**RECORDS TO USE:**
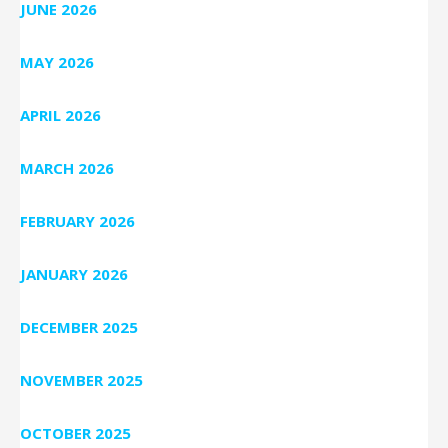
JUNE 2026
MAY 2026
APRIL 2026
MARCH 2026
FEBRUARY 2026
JANUARY 2026
DECEMBER 2025
NOVEMBER 2025
OCTOBER 2025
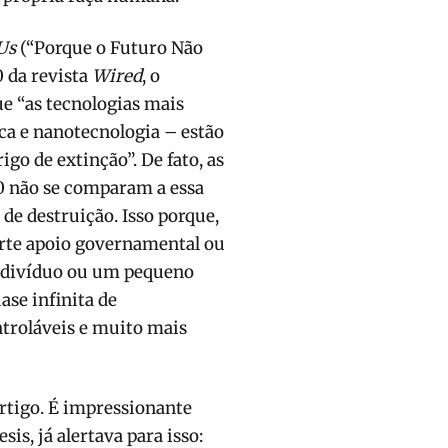
Us
(“Porque o Futuro Não
0 da revista
Wired
, o
ue “as tecnologias mais
ca e nanotecnologia – estão
o de extinção”. De fato, as
0 não se comparam a essa
de destruição. Isso porque,
orte apoio governamental ou
indivíduo ou um pequeno
ase infinita de
ntroláveis e muito mais
rtigo. É impressionante
s, já alertava para isso:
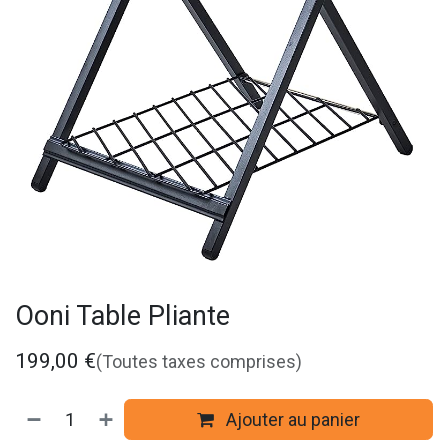
Ooni Table Pliante
199,00
€
(Toutes taxes comprises)
Ajouter au panier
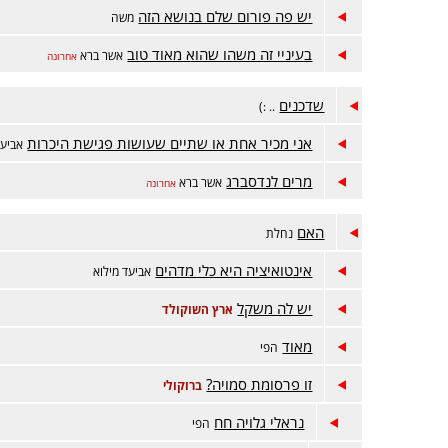
יש פה פורום שלם בנושא הזה
משה
בעיניי זה משהו שהוא מאוד טוב
אשר ברא
אחרונה
שדכנים
.. :)
אני מכיר אחת או שתיים שעושות פגישת היכרות
אביעד
מרים לנדסברג
אשר ברא
אחרונה
האם
נחלת
אינטואיציה היא כלי מדהים
אביעד מילוא
יש לה משקל
ארץ השוקולד
מאוד
הפי
זו פרסומת סמויה?
ברוקולי
נראלי גלויה חח
הפי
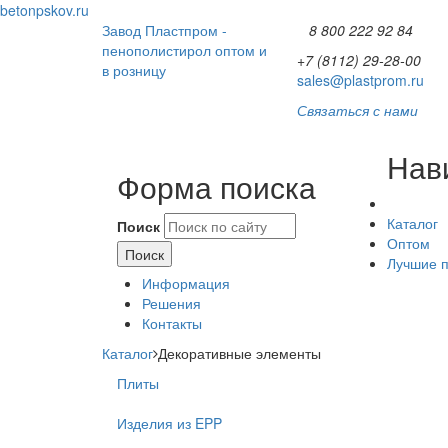
betonpskov.ru
Завод Пластпром -
8 800 222 92 84
пенополистирол оптом и
+7 (8112) 29-28-00
в розницу
sales@plastprom.ru
Связаться с нами
Нав
Форма поиска
Каталог
Поиск
Оптом
Лучшие 
Информация
Решения
Контакты
Каталог
Декоративные элементы
Плиты
Изделия из EPP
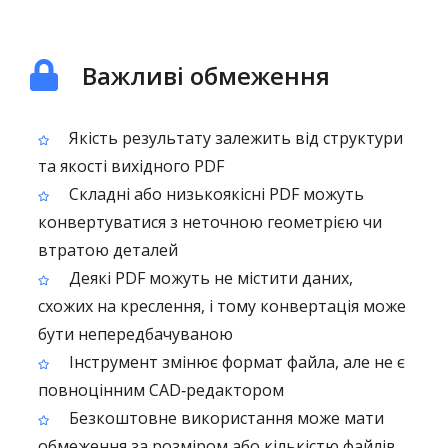
Важливі обмеження
Якість результату залежить від структури
та якості вихідного PDF
Складні або низькоякісні PDF можуть
конвертуватися з неточною геометрією чи
втратою деталей
Деякі PDF можуть не містити даних,
схожих на креслення, і тому конвертація може
бути непередбачуваною
Інструмент змінює формат файла, але не є
повноцінним CAD‑редактором
Безкоштовне використання може мати
обмеження за розміром або кількістю файлів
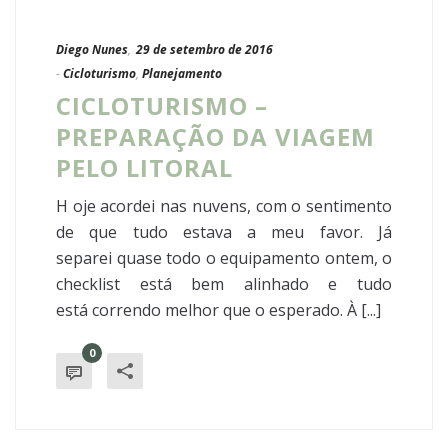
Diego Nunes
,
29 de setembro de 2016
-
Cicloturismo
,
Planejamento
CICLOTURISMO –
PREPARAÇÃO DA VIAGEM
PELO LITORAL
H oje acordei nas nuvens, com o sentimento
de que tudo estava a meu favor. Já
separei quase todo o equipamento ontem, o
checklist está bem alinhado e tudo
está correndo melhor que o esperado. À [...]
0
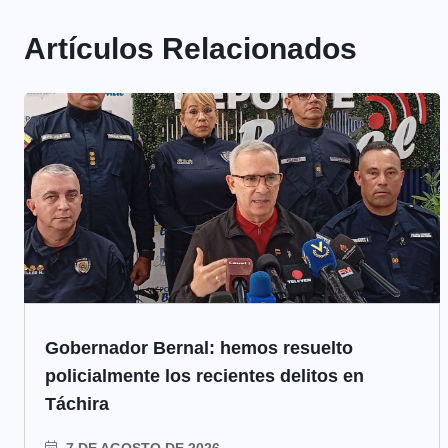
Artículos Relacionados
Gobernador Bernal: hemos resuelto
policialmente los recientes delitos en
Táchira
7 DE AGOSTO DE 2026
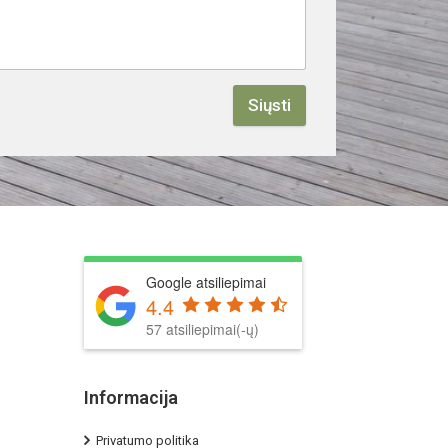
Siųsti
Google atsiliepimai
4.4
57 atsiliepimai(-ų)
Informacija
Privatumo politika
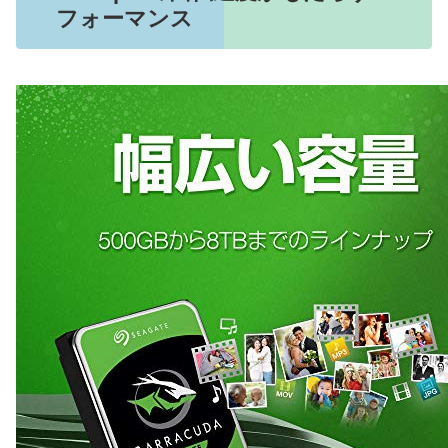
フォーマンス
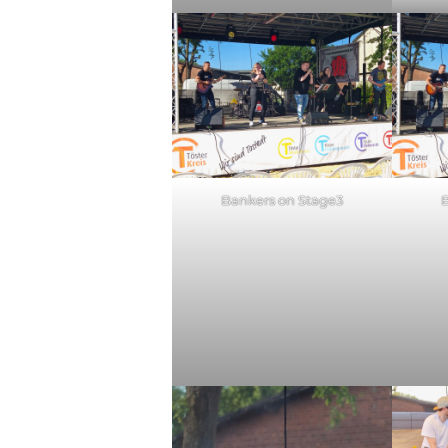
Bankers on Stage3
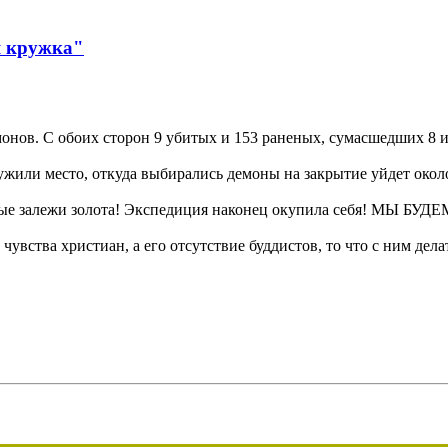
я кружка"
онов. С обоих сторон 9 убитых и 153 раненых, сумасшедших 8 и
жили место, откуда выбирались демоны на закрытие уйдет около 
 залежи золота! Экспедиция наконец окупила себя! МЫ БУДЕМ 
чувства христиан, а его отсутствие буддистов, то что с ним дела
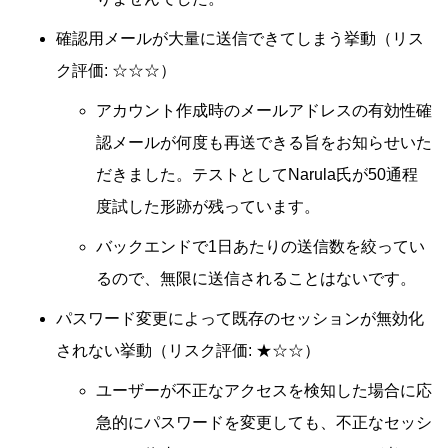
確認用メールが大量に送信できてしまう挙動（リス
ク評価: ☆☆☆）
アカウント作成時のメールアドレスの有効性確
認メールが何度も再送できる旨をお知らせいた
だきました。テストとしてNarula氏が50通程
度試した形跡が残っています。
バックエンドで1日あたりの送信数を絞ってい
るので、無限に送信されることはないです。
パスワード変更によって既存のセッションが無効化
されない挙動（リスク評価: ★☆☆）
ユーザーが不正なアクセスを検知した場合に応
急的にパスワードを変更しても、不正なセッシ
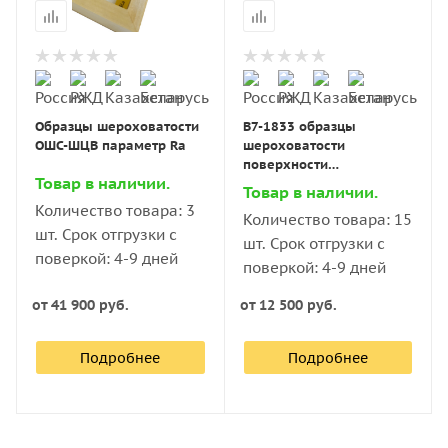
Образцы шероховатости
В7-1833 образцы
ОШС-ШЦВ параметр Ra
шероховатости
поверхности
Товар в наличии.
(сравнения); ГОСТ 9378-
Товар в наличии.
93; параметр Rz
Количество товара: 3
Количество товара: 15
номиналы:
шт. Срок отгрузки с
шт. Срок отгрузки с
поверкой: 4-9 дней
поверкой: 4-9 дней
от
41 900 руб.
от
12 500 руб.
Подробнее
Подробнее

**PROBLEM:**
The stretch above running from the line with "конвертуватися з неточною геометрією чи" through the line with "чувства христиан, а" is all you should copy, exactly, leaving out the pictures.

**FINISHED EXERCISE:**
конвертуватися з неточною геометрією чи
втратою деталей
Деякі PDF можуть не містити даних,
схожих на креслення, і тому конвертація може
бути непередбачуваною
Інструмент змінює формат файла, але не є
повноцінним CAD‑редактором
Безкоштовне використання може мати
обмеження за розміром або кількістю файлів
Diego Nunes
,
29 de setembro de 2016
-
Cicloturismo
,
Planejamento
CICLOTURISMO –
PREPARAÇÃO DA VIAGEM
PELO LITORAL
H oje acordei nas nuvens, com o sentimento
de que tudo estava a meu favor. Já
separei quase todo o equipamento ontem, o
checklist está bem alinhado e tudo
está correndo melhor que o esperado. À [...]
0
Artículos Relacionados
Gobernador Bernal: hemos resuelto
policialmente los recientes delitos en
Táchira
7 DE AGOSTO DE 2026
Siųsti
Google atsiliepimai
4.4
57 atsiliepimai(-ų)
Informacija
Privatumo politika
フォーマンス
Bankers on Stage3
я кружка"
онов. С обоих сторон 9 убитых и 153 раненых, сумасшедших 8 и
жили место, откуда выбирались демоны на закрытие уйдет около 
 залежи золота! Экспедиция наконец окупила себя! МЫ БУДЕМ 
чувства христиан, а его отсутствие буддистов, то что с ним дела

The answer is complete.